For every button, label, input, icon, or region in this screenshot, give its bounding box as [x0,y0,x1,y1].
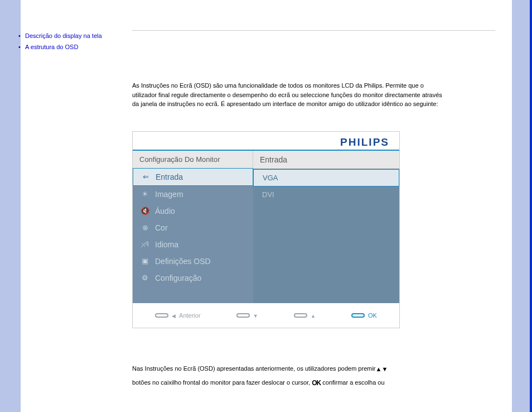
osd-button-up[interactable] [294,312,316,319]
osd-button-prev[interactable]: Anterior [155,312,201,319]
osd-header-left: Configuração Do Monitor [133,151,253,168]
osd-menu-imagem[interactable]: ☀ Imagem [133,186,253,203]
osd-menu-label: Idioma [155,240,178,249]
osd-menu-label: Imagem [155,190,183,199]
osd-menu-label: Áudio [155,207,175,215]
up-down-icon: ▲▼ [376,362,388,376]
osd-menu-label: Entrada [156,173,183,181]
osd-menu-entrada[interactable]: ⇐ Entrada [133,168,253,186]
osd-option-vga[interactable]: VGA [253,169,399,186]
osd-panel: PHILIPS Configuração Do Monitor ⇐ Entrad… [132,131,400,328]
osd-menu-idioma[interactable]: ꭗꟼ Idioma [133,236,253,253]
osd-header-right: Entrada [253,151,399,169]
divider [132,30,495,31]
language-icon: ꭗꟼ [141,240,149,248]
osd-option-dvi[interactable]: DVI [253,186,399,203]
screen-icon: ▣ [141,257,149,265]
input-icon: ⇐ [141,173,150,181]
osd-menu-label: Cor [155,223,168,232]
osd-menu: ⇐ Entrada ☀ Imagem 🔇 Áudio ⊗ [133,168,253,303]
pill-icon [351,313,365,318]
sidebar: Descrição do display na tela A estrutura… [21,0,132,412]
osd-menu-audio[interactable]: 🔇 Áudio [133,203,253,219]
ok-text-icon: OK [312,376,321,390]
osd-button-ok[interactable]: OK [351,312,377,319]
osd-menu-label: Definições OSD [155,257,211,266]
sidebar-link-estrutura[interactable]: A estrutura do OSD [21,41,132,52]
arrow-up-icon [311,312,316,319]
gear-icon: ⚙ [141,274,149,282]
sidebar-link-descricao[interactable]: Descrição do display na tela [21,30,132,41]
pill-icon [294,313,307,318]
osd-footer: Anterior OK [133,303,399,328]
arrow-down-icon [253,312,258,319]
pill-icon [155,313,168,318]
osd-button-down[interactable] [236,312,258,319]
arrow-left-icon [172,312,176,319]
osd-menu-label: Configuração [155,274,201,282]
globe-icon: ⊗ [141,223,149,232]
speaker-icon: 🔇 [141,207,149,215]
osd-menu-cor[interactable]: ⊗ Cor [133,219,253,236]
footer-paragraph: Nas Instruções no Ecrã (OSD) apresentada… [132,362,444,391]
brightness-icon: ☀ [141,190,149,198]
brand-logo: PHILIPS [133,136,399,150]
right-rail [512,0,532,412]
left-rail [0,0,21,412]
osd-menu-configuracao[interactable]: ⚙ Configuração [133,270,253,286]
pill-icon [236,313,250,318]
osd-options: VGA DVI [253,169,399,303]
intro-paragraph: As Instruções no Ecrã (OSD) são uma func… [132,81,444,109]
osd-menu-definicoes[interactable]: ▣ Definições OSD [133,253,253,270]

• • • • •

Since only the text is wanted, repeat all the records above exactly and omit the pictures.

[FINISHED TASK]
For every button, label, input, icon, or region in this screenshot, give its bounding box as [x0,y0,x1,y1].
osd-button-up[interactable] [294,312,316,319]
osd-button-prev[interactable]: Anterior [155,312,201,319]
osd-header-left: Configuração Do Monitor [133,151,253,168]
osd-menu-imagem[interactable]: ☀ Imagem [133,186,253,203]
osd-menu-label: Idioma [155,240,178,249]
osd-menu-label: Imagem [155,190,183,199]
osd-menu-label: Áudio [155,207,175,215]
up-down-icon: ▲▼ [376,362,388,376]
osd-menu-label: Entrada [156,173,183,181]
osd-menu-entrada[interactable]: ⇐ Entrada [133,168,253,186]
osd-option-vga[interactable]: VGA [253,169,399,186]
osd-panel: PHILIPS Configuração Do Monitor ⇐ Entrad… [132,131,400,328]
osd-menu-idioma[interactable]: ꭗꟼ Idioma [133,236,253,253]
osd-header-right: Entrada [253,151,399,169]
divider [132,30,495,31]
language-icon: ꭗꟼ [141,240,149,248]
osd-option-dvi[interactable]: DVI [253,186,399,203]
screen-icon: ▣ [141,257,149,265]
input-icon: ⇐ [141,173,150,181]
osd-menu-label: Cor [155,223,168,232]
osd-menu: ⇐ Entrada ☀ Imagem 🔇 Áudio ⊗ [133,168,253,303]
pill-icon [351,313,365,318]
sidebar: Descrição do display na tela A estrutura… [21,0,132,412]
osd-menu-audio[interactable]: 🔇 Áudio [133,203,253,219]
ok-text-icon: OK [312,376,321,390]
osd-button-ok[interactable]: OK [351,312,377,319]
osd-menu-label: Definições OSD [155,257,211,266]
sidebar-link-estrutura[interactable]: A estrutura do OSD [21,41,132,52]
arrow-up-icon [311,312,316,319]
gear-icon: ⚙ [141,274,149,282]
sidebar-link-descricao[interactable]: Descrição do display na tela [21,30,132,41]
pill-icon [294,313,307,318]
osd-footer: Anterior OK [133,303,399,328]
arrow-down-icon [253,312,258,319]
pill-icon [155,313,168,318]
osd-button-down[interactable] [236,312,258,319]
arrow-left-icon [172,312,176,319]
osd-menu-label: Configuração [155,274,201,282]
globe-icon: ⊗ [141,223,149,232]
speaker-icon: 🔇 [141,207,149,215]
osd-menu-cor[interactable]: ⊗ Cor [133,219,253,236]
footer-paragraph: Nas Instruções no Ecrã (OSD) apresentada… [132,362,444,391]
brightness-icon: ☀ [141,190,149,198]
brand-logo: PHILIPS [133,136,399,150]
right-rail [512,0,532,412]
left-rail [0,0,21,412]
osd-menu-configuracao[interactable]: ⚙ Configuração [133,270,253,286]
pill-icon [236,313,250,318]
osd-options: VGA DVI [253,169,399,303]
intro-paragraph: As Instruções no Ecrã (OSD) são uma func… [132,81,444,109]
osd-menu-definicoes[interactable]: ▣ Definições OSD [133,253,253,270]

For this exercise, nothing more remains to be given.